Task directions: Without the pictures, copy the entries below word for word.

Saved data entries:
**********
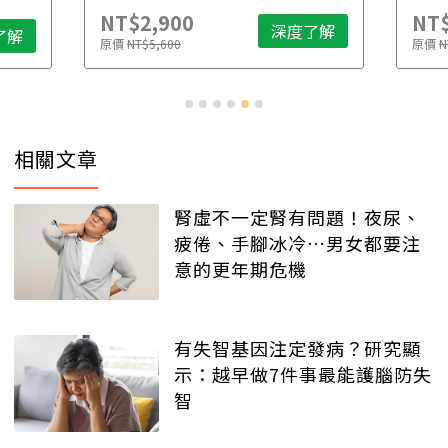
NT$2,900
NT$
深度了解
了解
原價
NT$5,600
原價
N
相關文章
腎虛不一定腎有問題！夜尿、
疲倦、手腳冰冷…男女都要注
意的更年期危機
有失智基因注定發病？研究顯
示：越早做7件事最能護腦防失
智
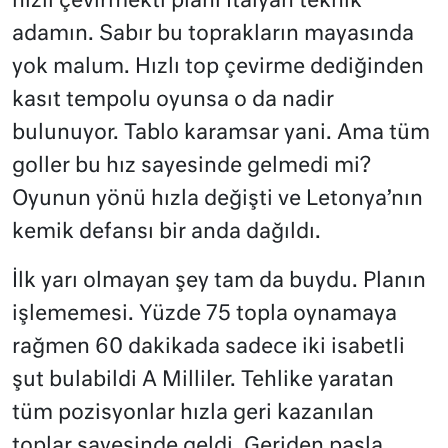
hızlı çevirmekti planı İtalyan teknik
adamın. Sabır bu toprakların mayasında
yok malum. Hızlı top çevirme dediğinden
kasıt tempolu oyunsa o da nadir
bulunuyor. Tablo karamsar yani. Ama tüm
goller bu hız sayesinde gelmedi mi?
Oyunun yönü hızla değişti ve Letonya’nın
kemik defansı bir anda dağıldı.
İlk yarı olmayan şey tam da buydu. Planın
işlememesi. Yüzde 75 topla oynamaya
rağmen 60 dakikada sadece iki isabetli
şut bulabildi A Milliler. Tehlike yaratan
tüm pozisyonlar hızla geri kazanılan
toplar sayesinde geldi. Geriden pasla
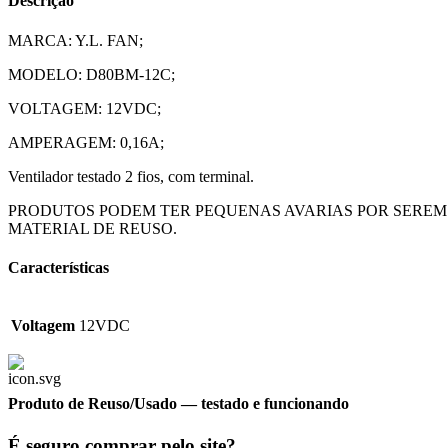
Descrição
MARCA: Y.L. FAN;
MODELO: D80BM-12C;
VOLTAGEM: 12VDC;
AMPERAGEM: 0,16A;
Ventilador testado 2 fios, com terminal.
PRODUTOS PODEM TER PEQUENAS AVARIAS POR SEREM
MATERIAL DE REUSO.
Características
Voltagem
12VDC
Produto de Reuso/Usado
— testado e funcionando
É seguro comprar pelo site?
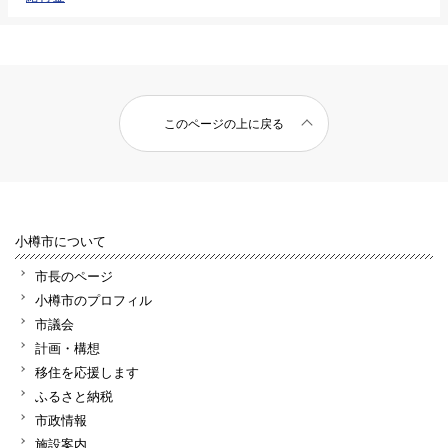
このページの上に戻る
小樽市について
市長のページ
小樽市のプロフィル
市議会
計画・構想
移住を応援します
ふるさと納税
市政情報
施設案内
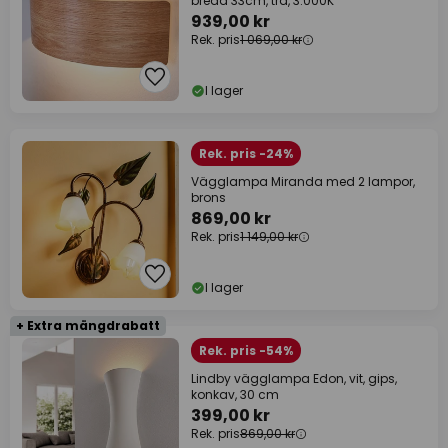
bredd 33cm, trä, 3.000K
939,00 kr
Rek. pris
1 069,00 kr
I lager
Rek. pris -24%
Vägglampa Miranda med 2 lampor,
brons
869,00 kr
Rek. pris
1 149,00 kr
I lager
+ Extra mängdrabatt
Rek. pris -54%
Lindby vägglampa Edon, vit, gips,
konkav, 30 cm
399,00 kr
Rek. pris
869,00 kr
**********
Task response:
NT$2,900
NT$
深度了解
了解
原價
NT$5,600
原價
N
相關文章
腎虛不一定腎有問題！夜尿、
疲倦、手腳冰冷…男女都要注
意的更年期危機
有失智基因注定發病？研究顯
示：越早做7件事最能護腦防失
智
hızlı çevirmekti planı İtalyan teknik
adamın. Sabır bu toprakların mayasında
yok malum. Hızlı top çevirme dediğinden
kasıt tempolu oyunsa o da nadir
bulunuyor. Tablo karamsar yani. Ama tüm
goller bu hız sayesinde gelmedi mi?
Oyunun yönü hızla değişti ve Letonya’nın
kemik defansı bir anda dağıldı.
İlk yarı olmayan şey tam da buydu. Planın
işlememesi. Yüzde 75 topla oynamaya
rağmen 60 dakikada sadece iki isabetli
şut bulabildi A Milliler. Tehlike yaratan
tüm pozisyonlar hızla geri kazanılan
toplar sayesinde geldi. Geriden pasla
Descrição
MARCA: Y.L. FAN;
MODELO: D80BM-12C;
VOLTAGEM: 12VDC;
AMPERAGEM: 0,16A;
Ventilador testado 2 fios, com terminal.
PRODUTOS PODEM TER PEQUENAS AVARIAS POR SEREM
MATERIAL DE REUSO.
Características
Voltagem
12VDC
Produto de Reuso/Usado
— testado e funcionando
É seguro comprar pelo site?
このページの上に戻る
小樽市について
市長のページ
小樽市のプロフィル
市議会
計画・構想
移住を応援します
ふるさと納税
市政情報
施設案内
bredd 33cm, trä, 3.000K
939,00 kr
Rek. pris
1 069,00 kr
I lager
Rek. pris -24%
Vägglampa Miranda med 2 lampor,
brons
869,00 kr
Rek. pris
1 149,00 kr
I lager
+ Extra mängdrabatt
Rek. pris -54%
Lindby vägglampa Edon, vit, gips,
konkav, 30 cm
399,00 kr
Rek. pris
869,00 kr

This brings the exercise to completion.